WHY GO GREEN? Salon owners and industry experts point out the perks they’ve seen.
THE GROWTH OF GREEN
Eco-consciousness is going mainstream. Here’s what it may mean for your future.
The environmentally friendly movement — more casually known as the “green” movement — is sprouting all over. Hybrid cars are showing up on highways, Wal-Mart is upping its organic food selection, and Al Gore’s movie about global warming An Inconvenient Truth was viewed by audiences worldwide.
In the beauty industry, Spa Finder Inc. identified “green” as one of its Top Trends to Watch for 2007. “We’re starting to see more spas either going green or doing small things to incorporate green elements, like water or energy conservation,” says Melisse Gelula, Spa Finder’s Luxury Spa Finder Magazine beauty and home spa design editor. “I’m definitely seeing that in day-to-day consciousness the green element is there much more than it’s ever been before. We think this trend is just going to continue.”

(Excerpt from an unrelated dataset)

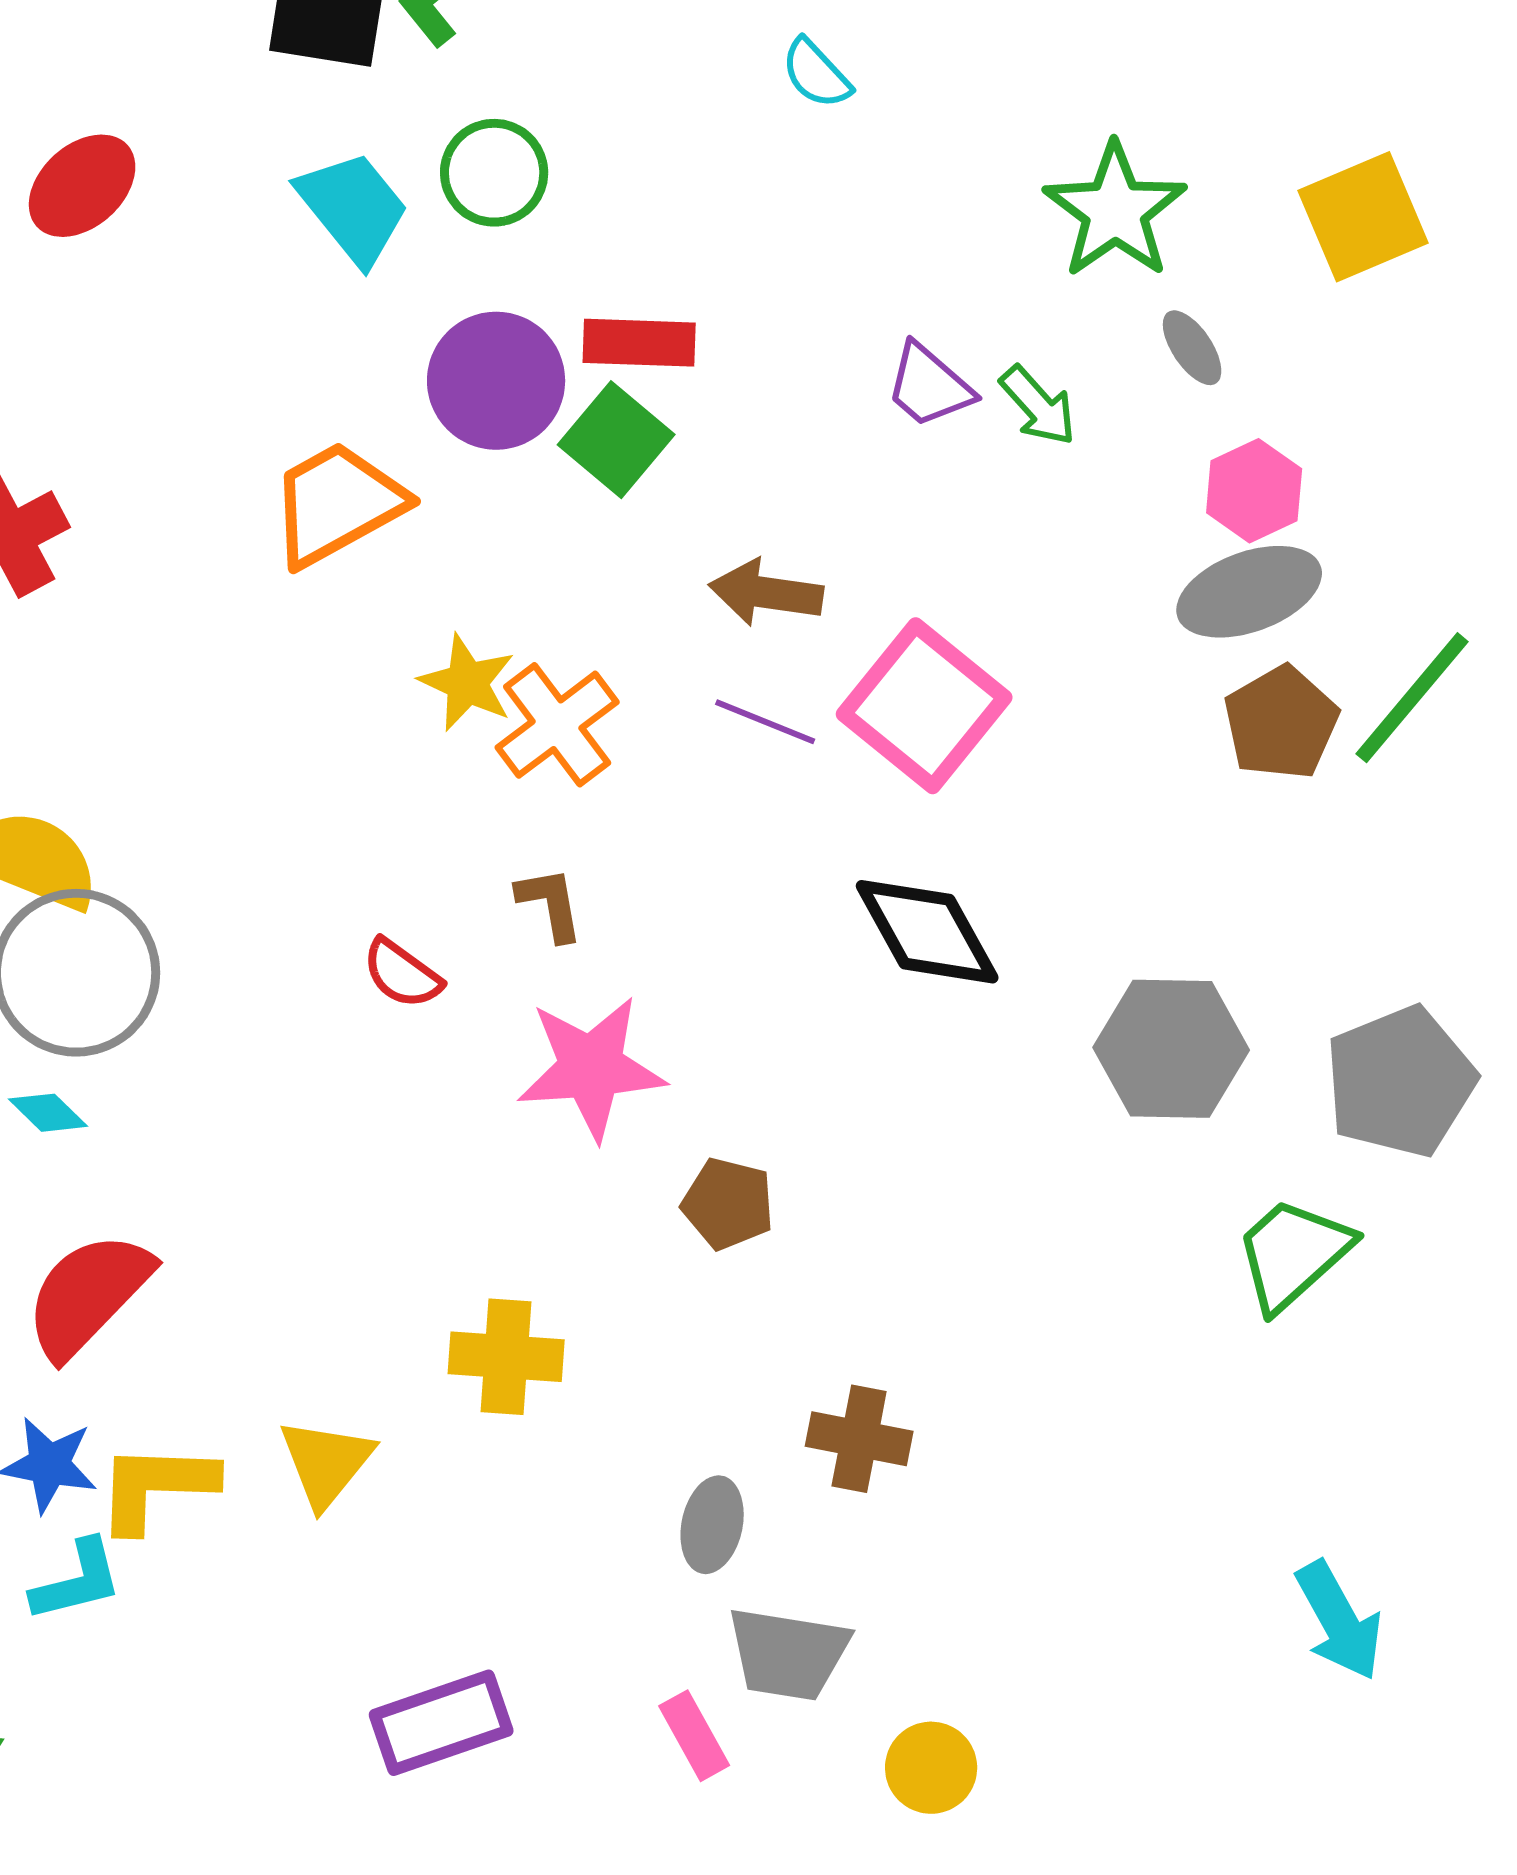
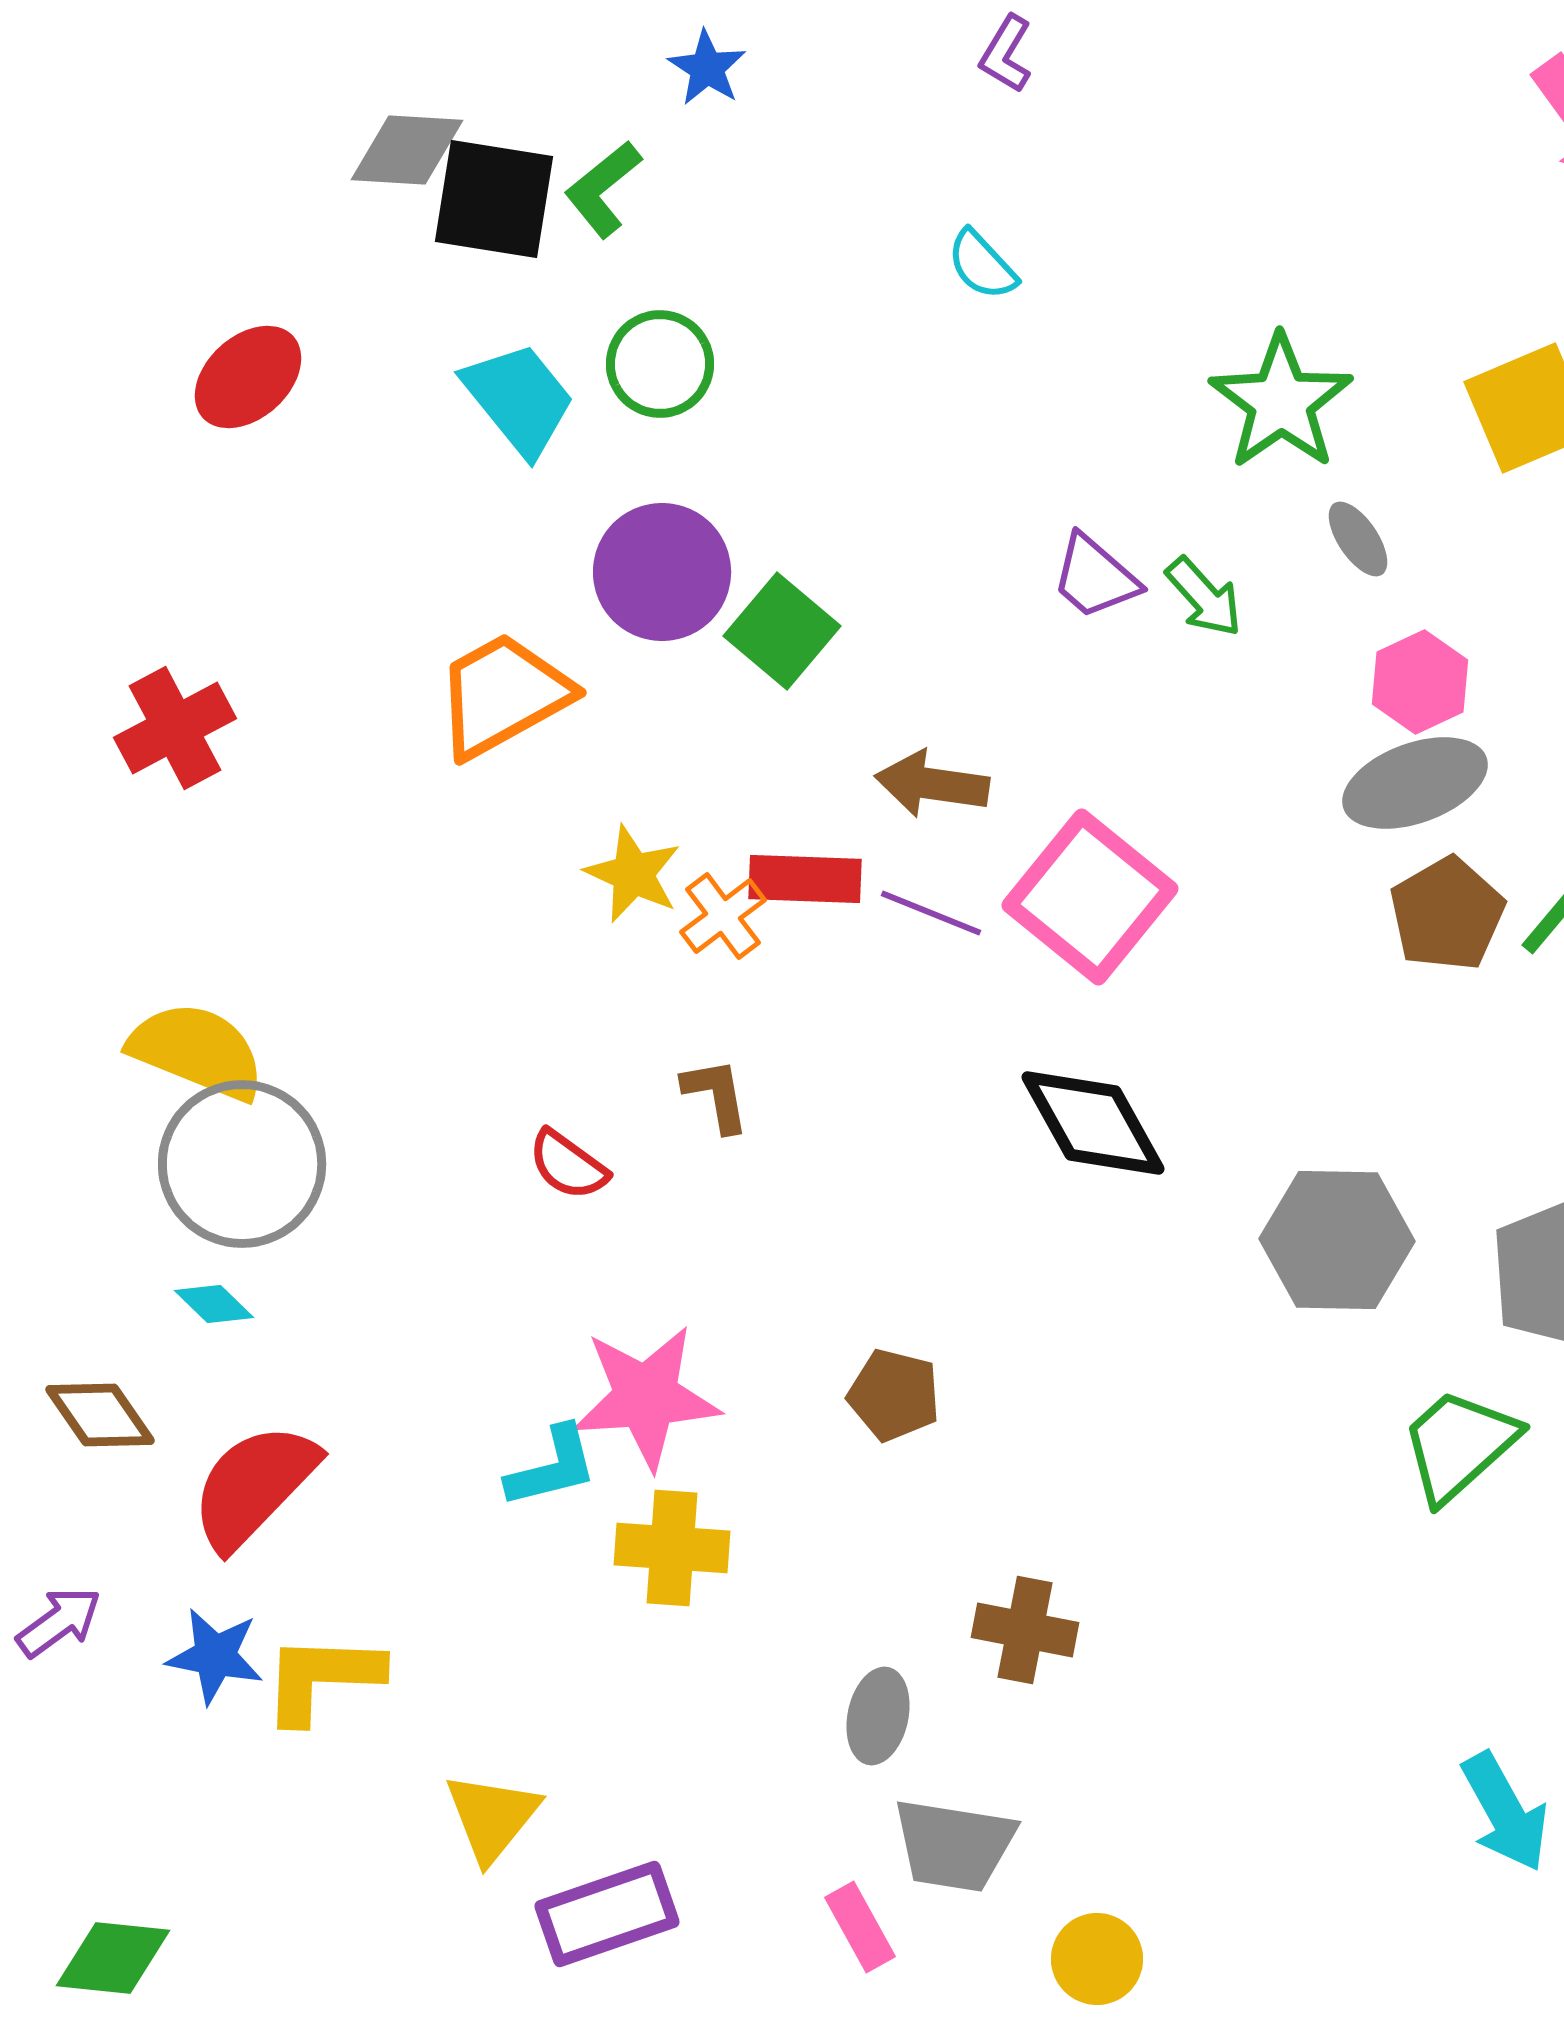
red rectangle: (639, 343) -> (805, 879), moved
orange cross: (557, 725) -> (723, 916), size x0.7
pink star: (591, 1068) -> (646, 1397), moved
yellow triangle: (326, 1463) -> (492, 1817), moved
cyan L-shape: (77, 1581) -> (552, 1467), moved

What does this mean for you? Very possibly that you, or one of your nearby competitors, has begun incorporating an eco-friendly consciousness into the salon. From using organic products in services to designing a green interior to instituting a recycling policy, green has arrived in the salon industry in a big way.
SHOUT IT OUT
Once your salon has decided to go green, here are some tried-and-true methods of letting your clients — and the world at large — know.
WHERE TO START
If you’re thinking about opening your own eco-conscious salon, here are some resources to help you on your way.
TALKING THE TALK
Keep this glossary of acronyms handy, so you can decode the green-related alphabet soup.
Salons all over the country are going eco-chic. Check out these four success stories for inspiration.
Owner: Elizabeth Snowdon; Designer: Envision Design (contractor: Davis Construction)
What makes the salon green: Awarded the prestigious LEED (Leadership in Energy and Environmental Design) Gold Certification, the spa boasts a feature wall that is made from the salvaged wood of a former barn, carpeting with more than 50% recycled content, energy efficient HVAC system and lighting, and eco-friendly product lines; its printed materials use eco-friendly paper and ink.
Why: Snowden says, “There were a couple of reasons: environmental awareness; health issues, such as the quality of air in the salon; and a strategic business decision, so the salon could fit into a unique niche. Some people think there’s some sort of aesthetic compromise when you build green, but we’re trying to show you don’t have to compromise. You can get any look you’re going for — whether hip or elegant — sustainably.”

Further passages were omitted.